> _Data_:
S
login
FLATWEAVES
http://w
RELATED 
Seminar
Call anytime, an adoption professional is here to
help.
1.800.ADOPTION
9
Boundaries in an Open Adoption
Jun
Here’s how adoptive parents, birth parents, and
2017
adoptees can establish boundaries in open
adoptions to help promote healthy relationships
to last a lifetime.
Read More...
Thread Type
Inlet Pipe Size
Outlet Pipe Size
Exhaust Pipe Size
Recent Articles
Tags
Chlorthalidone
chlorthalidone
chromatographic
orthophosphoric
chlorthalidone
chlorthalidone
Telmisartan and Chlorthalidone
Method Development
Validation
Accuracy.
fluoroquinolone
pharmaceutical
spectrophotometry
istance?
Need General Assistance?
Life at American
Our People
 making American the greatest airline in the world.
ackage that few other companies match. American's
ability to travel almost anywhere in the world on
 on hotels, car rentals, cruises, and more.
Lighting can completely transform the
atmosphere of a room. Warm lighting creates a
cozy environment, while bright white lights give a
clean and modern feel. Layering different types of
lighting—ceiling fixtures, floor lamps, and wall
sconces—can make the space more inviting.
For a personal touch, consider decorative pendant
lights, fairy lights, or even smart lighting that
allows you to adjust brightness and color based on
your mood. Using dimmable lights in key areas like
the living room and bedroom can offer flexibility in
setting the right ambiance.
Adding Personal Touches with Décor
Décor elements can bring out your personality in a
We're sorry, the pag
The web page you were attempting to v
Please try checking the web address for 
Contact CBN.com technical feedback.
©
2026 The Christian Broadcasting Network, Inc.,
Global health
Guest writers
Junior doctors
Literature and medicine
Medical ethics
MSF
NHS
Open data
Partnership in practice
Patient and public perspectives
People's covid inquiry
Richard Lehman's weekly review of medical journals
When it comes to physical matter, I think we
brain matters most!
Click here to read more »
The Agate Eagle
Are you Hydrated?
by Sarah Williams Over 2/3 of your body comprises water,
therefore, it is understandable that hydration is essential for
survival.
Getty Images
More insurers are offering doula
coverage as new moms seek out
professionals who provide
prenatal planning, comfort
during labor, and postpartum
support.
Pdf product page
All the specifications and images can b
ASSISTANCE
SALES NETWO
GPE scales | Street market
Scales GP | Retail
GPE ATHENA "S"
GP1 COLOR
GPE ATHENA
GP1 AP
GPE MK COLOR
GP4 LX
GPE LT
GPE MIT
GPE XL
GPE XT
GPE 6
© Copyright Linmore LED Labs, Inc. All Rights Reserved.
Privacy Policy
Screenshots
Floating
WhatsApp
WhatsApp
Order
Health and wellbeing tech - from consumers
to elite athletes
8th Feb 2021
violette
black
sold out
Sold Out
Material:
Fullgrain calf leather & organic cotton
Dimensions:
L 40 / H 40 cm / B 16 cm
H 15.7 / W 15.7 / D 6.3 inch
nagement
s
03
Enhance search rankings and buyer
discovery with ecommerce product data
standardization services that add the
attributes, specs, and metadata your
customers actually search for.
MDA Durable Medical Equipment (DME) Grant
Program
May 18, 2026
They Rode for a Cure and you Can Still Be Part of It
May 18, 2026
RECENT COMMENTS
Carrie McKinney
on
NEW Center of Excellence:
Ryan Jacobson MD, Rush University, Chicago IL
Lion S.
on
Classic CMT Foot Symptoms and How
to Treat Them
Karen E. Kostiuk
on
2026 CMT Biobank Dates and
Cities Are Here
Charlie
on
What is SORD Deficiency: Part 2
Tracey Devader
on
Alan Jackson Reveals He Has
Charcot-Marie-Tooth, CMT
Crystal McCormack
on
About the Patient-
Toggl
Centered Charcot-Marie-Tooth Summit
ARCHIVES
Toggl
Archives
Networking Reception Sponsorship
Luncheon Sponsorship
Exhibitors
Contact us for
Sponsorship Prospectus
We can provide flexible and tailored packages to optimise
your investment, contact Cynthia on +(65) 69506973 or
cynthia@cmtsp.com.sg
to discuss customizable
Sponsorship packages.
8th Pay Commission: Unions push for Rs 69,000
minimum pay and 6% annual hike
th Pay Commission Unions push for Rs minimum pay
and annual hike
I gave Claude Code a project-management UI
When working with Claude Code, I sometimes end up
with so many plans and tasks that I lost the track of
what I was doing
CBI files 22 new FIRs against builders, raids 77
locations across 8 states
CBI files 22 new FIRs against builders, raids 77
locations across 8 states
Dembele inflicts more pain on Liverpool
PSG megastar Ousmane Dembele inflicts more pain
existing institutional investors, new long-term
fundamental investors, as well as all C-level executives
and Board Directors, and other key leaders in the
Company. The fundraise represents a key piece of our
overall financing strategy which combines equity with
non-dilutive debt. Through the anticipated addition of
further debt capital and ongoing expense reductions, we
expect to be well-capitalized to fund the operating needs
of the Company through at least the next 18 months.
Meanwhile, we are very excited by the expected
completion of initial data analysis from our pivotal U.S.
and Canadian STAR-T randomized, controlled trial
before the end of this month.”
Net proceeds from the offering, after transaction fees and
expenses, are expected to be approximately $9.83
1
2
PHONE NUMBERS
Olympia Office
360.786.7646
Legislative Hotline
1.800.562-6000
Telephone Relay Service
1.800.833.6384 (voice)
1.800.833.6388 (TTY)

> _Exercise details_: Transcribe the data in full, keeping every character.

> _Expected answer_:
S
login
FLATWEAVES
http://w
RELATED 
Seminar
Call anytime, an adoption professional is here to
help.
1.800.ADOPTION
9
Boundaries in an Open Adoption
Jun
Here’s how adoptive parents, birth parents, and
2017
adoptees can establish boundaries in open
adoptions to help promote healthy relationships
to last a lifetime.
Read More...
Thread Type
Inlet Pipe Size
Outlet Pipe Size
Exhaust Pipe Size
Recent Articles
Tags
Chlorthalidone
chlorthalidone
chromatographic
orthophosphoric
chlorthalidone
chlorthalidone
Telmisartan and Chlorthalidone
Method Development
Validation
Accuracy.
fluoroquinolone
pharmaceutical
spectrophotometry
istance?
Need General Assistance?
Life at American
Our People
 making American the greatest airline in the world.
ackage that few other companies match. American's
ability to travel almost anywhere in the world on
 on hotels, car rentals, cruises, and more.
Lighting can completely transform the
atmosphere of a room. Warm lighting creates a
cozy environment, while bright white lights give a
clean and modern feel. Layering different types of
lighting—ceiling fixtures, floor lamps, and wall
sconces—can make the space more inviting.
For a personal touch, consider decorative pendant
lights, fairy lights, or even smart lighting that
allows you to adjust brightness and color based on
your mood. Using dimmable lights in key areas like
the living room and bedroom can offer flexibility in
setting the right ambiance.
Adding Personal Touches with Décor
Décor elements can bring out your personality in a
We're sorry, the pag
The web page you were attempting to v
Please try checking the web address for 
Contact CBN.com technical feedback.
©
2026 The Christian Broadcasting Network, Inc.,
Global health
Guest writers
Junior doctors
Literature and medicine
Medical ethics
MSF
NHS
Open data
Partnership in practice
Patient and public perspectives
People's covid inquiry
Richard Lehman's weekly review of medical journals
When it comes to physical matter, I think we
brain matters most!
Click here to read more »
The Agate Eagle
Are you Hydrated?
by Sarah Williams Over 2/3 of your body comprises water,
therefore, it is understandable that hydration is essential for
survival.
Getty Images
More insurers are offering doula
coverage as new moms seek out
professionals who provide
prenatal planning, comfort
during labor, and postpartum
support.
Pdf product page
All the specifications and images can b
ASSISTANCE
SALES NETWO
GPE scales | Street market
Scales GP | Retail
GPE ATHENA "S"
GP1 COLOR
GPE ATHENA
GP1 AP
GPE MK COLOR
GP4 LX
GPE LT
GPE MIT
GPE XL
GPE XT
GPE 6
© Copyright Linmore LED Labs, Inc. All Rights Reserved.
Privacy Policy
Screenshots
Floating
WhatsApp
WhatsApp
Order
Health and wellbeing tech - from consumers
to elite athletes
8th Feb 2021
violette
black
sold out
Sold Out
Material:
Fullgrain calf leather & organic cotton
Dimensions:
L 40 / H 40 cm / B 16 cm
H 15.7 / W 15.7 / D 6.3 inch
nagement
s
03
Enhance search rankings and buyer
discovery with ecommerce product data
standardization services that add the
attributes, specs, and metadata your
customers actually search for.
MDA Durable Medical Equipment (DME) Grant
Program
May 18, 2026
They Rode for a Cure and you Can Still Be Part of It
May 18, 2026
RECENT COMMENTS
Carrie McKinney
on
NEW Center of Excellence:
Ryan Jacobson MD, Rush University, Chicago IL
Lion S.
on
Classic CMT Foot Symptoms and How
to Treat Them
Karen E. Kostiuk
on
2026 CMT Biobank Dates and
Cities Are Here
Charlie
on
What is SORD Deficiency: Part 2
Tracey Devader
on
Alan Jackson Reveals He Has
Charcot-Marie-Tooth, CMT
Crystal McCormack
on
About the Patient-
Toggl
Centered Charcot-Marie-Tooth Summit
ARCHIVES
Toggl
Archives
Networking Reception Sponsorship
Luncheon Sponsorship
Exhibitors
Contact us for
Sponsorship Prospectus
We can provide flexible and tailored packages to optimise
your investment, contact Cynthia on +(65) 69506973 or
cynthia@cmtsp.com.sg
to discuss customizable
Sponsorship packages.
8th Pay Commission: Unions push for Rs 69,000
minimum pay and 6% annual hike
th Pay Commission Unions push for Rs minimum pay
and annual hike
I gave Claude Code a project-management UI
When working with Claude Code, I sometimes end up
with so many plans and tasks that I lost the track of
what I was doing
CBI files 22 new FIRs against builders, raids 77
locations across 8 states
CBI files 22 new FIRs against builders, raids 77
locations across 8 states
Dembele inflicts more pain on Liverpool
PSG megastar Ousmane Dembele inflicts more pain
existing institutional investors, new long-term
fundamental investors, as well as all C-level executives
and Board Directors, and other key leaders in the
Company. The fundraise represents a key piece of our
overall financing strategy which combines equity with
non-dilutive debt. Through the anticipated addition of
further debt capital and ongoing expense reductions, we
expect to be well-capitalized to fund the operating needs
of the Company through at least the next 18 months.
Meanwhile, we are very excited by the expected
completion of initial data analysis from our pivotal U.S.
and Canadian STAR-T randomized, controlled trial
before the end of this month.”
Net proceeds from the offering, after transaction fees and
expenses, are expected to be approximately $9.83
1
2
PHONE NUMBERS
Olympia Office
360.786.7646
Legislative Hotline
1.800.562-6000
Telephone Relay Service
1.800.833.6384 (voice)
1.800.833.6388 (TTY)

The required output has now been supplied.